If you have just one file and don't want to split it to train, development and test sets by yourself, you need to launch the program without any "--valid" and "--test" flags:
$ g2p-seq2seq --model_dir your/new/model/directory --train data_folder/cmudict.dict
The program will create in your data folder additional files obtained from the file that you set up to the "--train" flag, like: cmudict.dict.part.train cmudict.dict.part.dev cmudict.dict.part.test
After the training is over, you can set up "cmudict.dict.part.test" file to the "--evaluate" flag and check for word error rate:
$ g2p-seq2seq --model_dir your/new/model/directory --evaluate data_folder/cmudict.dict.test
Also, if you set up "--cleanup" flag during training, the program will create cleaned up files without stress and comments: cmudict.dict.part.train.cleanup cmudict.dict.part.dev.cleanup cmudict.dict.part.test.cleanup
So, if you have an initial dictionary file with the lines like:
ababa AH0 B AA1 B AH0
ababa(2) AA1 B AH0 B AH0
d'artagnan D AH0 R T AE1 NG Y AH0 N # foreign french
you will receive cleaned up files with the following lines:
ababa AH B AA B AH
ababa AA B AH B AH
d'artagnan D AH R T AE NG Y AH N
@nurtas-m ok thanks a lot. The last problem is that when I do a training from scratch I cannot see the files
cmudict.dict.part.train
cmudict.dict.part.dev
cmudict.dict.part.test
in the data/dict/cmudict-ipa/
folder. I'm not specifying any flag a part the default ones:
g2p-seq2seq --train data/dict/cmudict-ipa/cmudict-ipa.dict --model_dir data/models/cmudict-ipa
What version of g2p-seq2seq you have installed? We add the possibility of splitting the datasets starting from ver 6.1.4a0.

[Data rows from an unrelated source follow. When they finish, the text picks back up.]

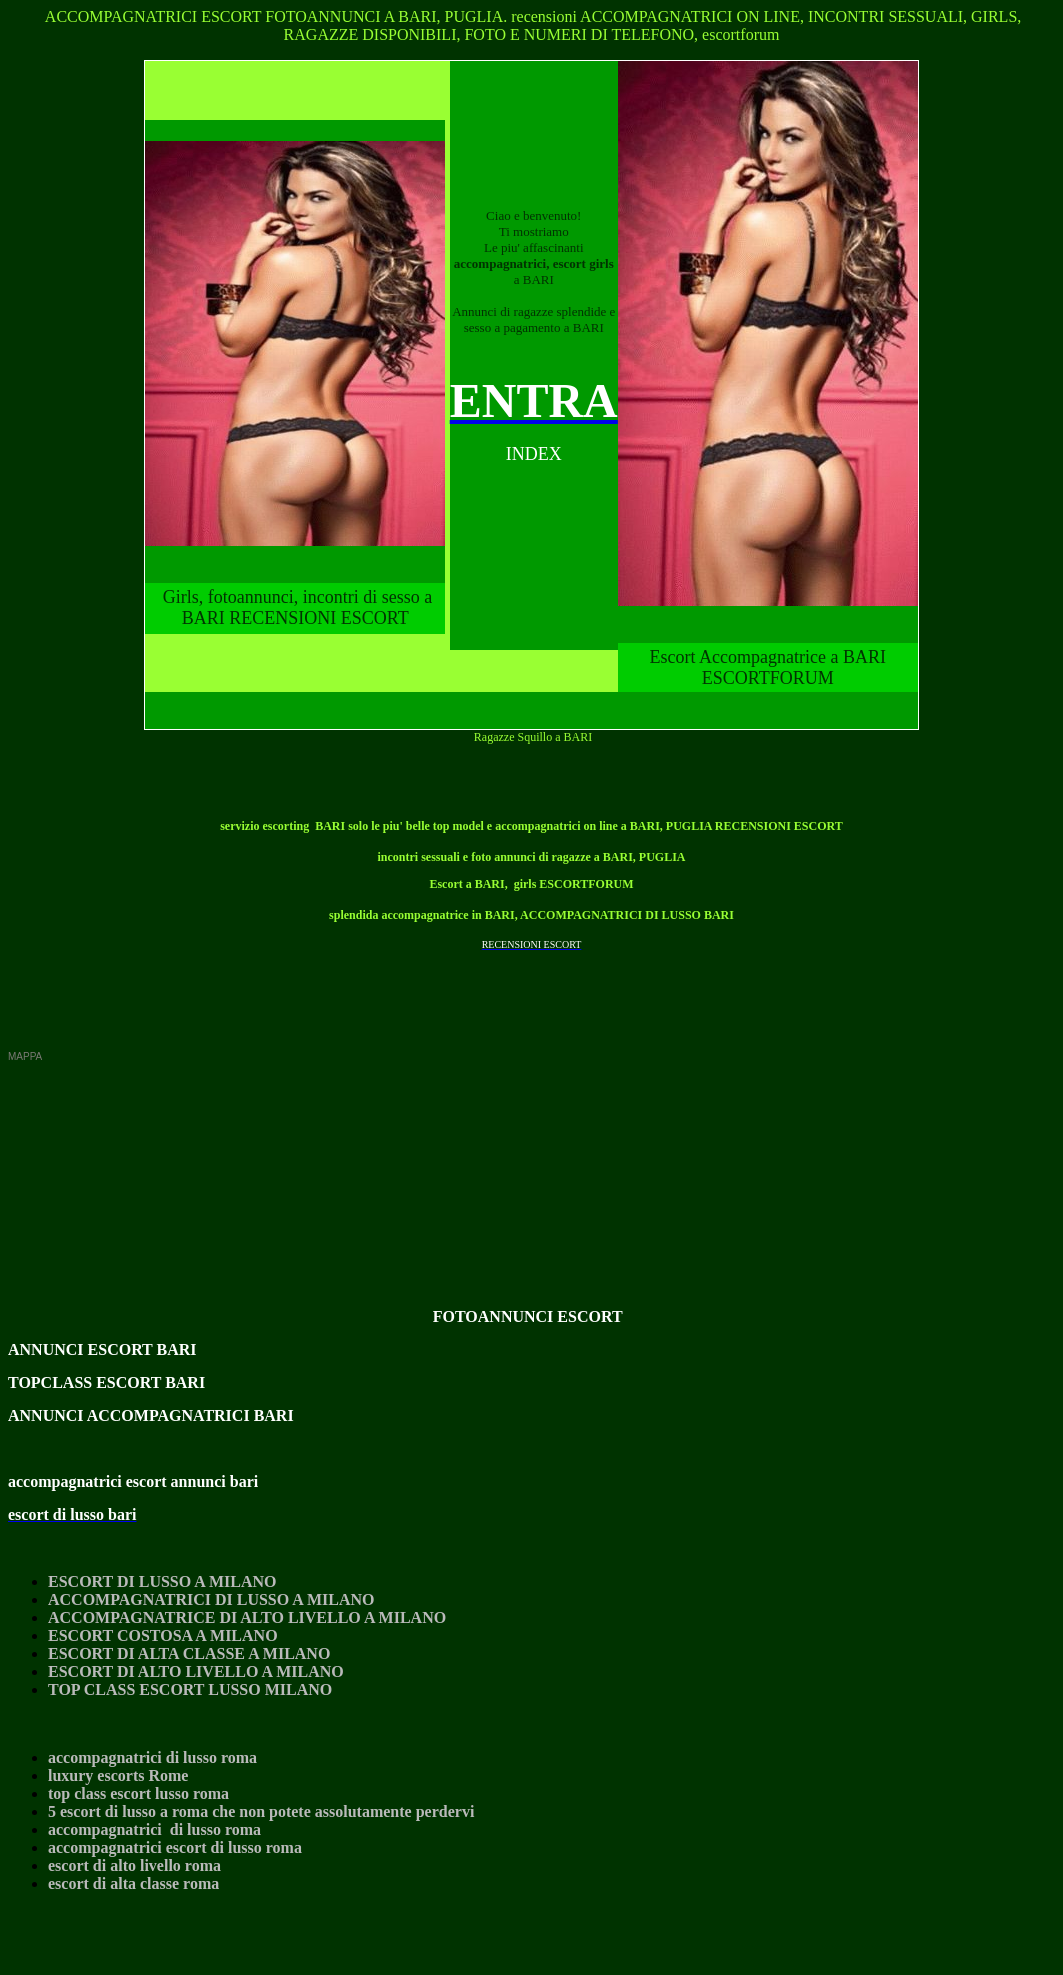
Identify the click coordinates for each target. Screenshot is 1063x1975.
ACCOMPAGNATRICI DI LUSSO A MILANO (211, 1599)
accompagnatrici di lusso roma (152, 1757)
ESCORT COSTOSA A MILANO (163, 1635)
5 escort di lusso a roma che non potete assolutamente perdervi (261, 1811)
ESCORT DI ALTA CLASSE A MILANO (189, 1653)
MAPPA (25, 1056)
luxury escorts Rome (118, 1775)
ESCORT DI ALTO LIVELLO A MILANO (196, 1671)
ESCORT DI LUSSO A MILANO (162, 1581)
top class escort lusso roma (138, 1793)
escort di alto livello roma (134, 1865)
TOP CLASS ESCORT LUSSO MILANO (190, 1689)
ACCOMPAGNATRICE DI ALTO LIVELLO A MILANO (247, 1617)
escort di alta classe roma (133, 1883)
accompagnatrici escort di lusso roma (175, 1847)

I'm on the latest version (since I need the fix of the inference and frozen model stuff...).
I don't know why in your case the program doesn't split an initial dictionary into 3 datasets.
Ok, can you, please, set up "--cleanup" flag during training:
$ g2p-seq2seq --model_dir data/models/cmudict-ipa --train data/dict/cmudict-ipa/cmudict-ipa.dict --cleanup
If this flag is active, the program will create 3 datasets from the initial dictionary even if the datasets already exists in the data folder:
*.part.train.cleanup
*.part.dev.cleanup
*.part.test.cleanup
I did a training of the standard CMU Dict and I get in the
data/dict
folder the dictionaries as expected:I have then started the training of my CMU 2 IPA dict, that actually works in some way and ends up with the testing as well:
But when I check the dict folder I cannot see those files, I just have my CMU-IPA dict file.